The task
Only lines with the word "blog" are wanted; copy each of them from the listing below.

Data extract

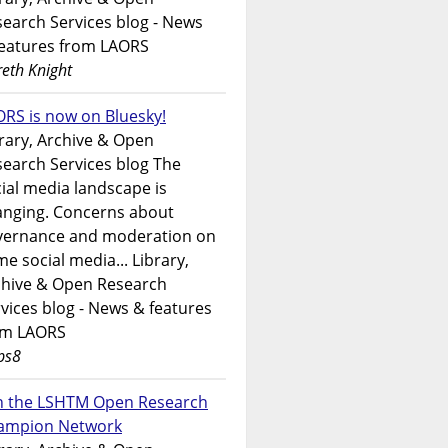
earch Services blog - News
features from LAORS
eth Knight
RS is now on Bluesky!
rary, Archive & Open
earch Services blog The
ial media landscape is
anging. Concerns about
vernance and moderation on
e social media... Library,
chive & Open Research
vices blog - News & features
om LAORS
ps8
in the LSHTM Open Research
ampion Network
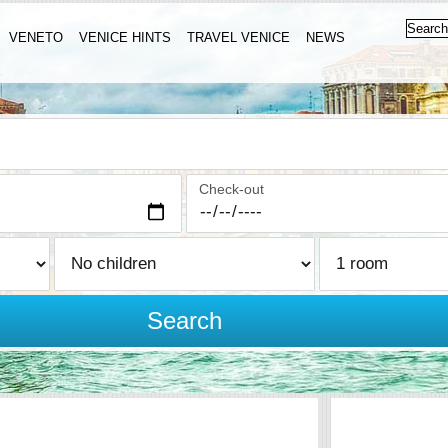
VENETO
VENICE HINTS
TRAVEL VENICE
NEWS
Check-out
Search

Answer to the problem
earch Services blog - News
earch Services blog The
vices blog - News & features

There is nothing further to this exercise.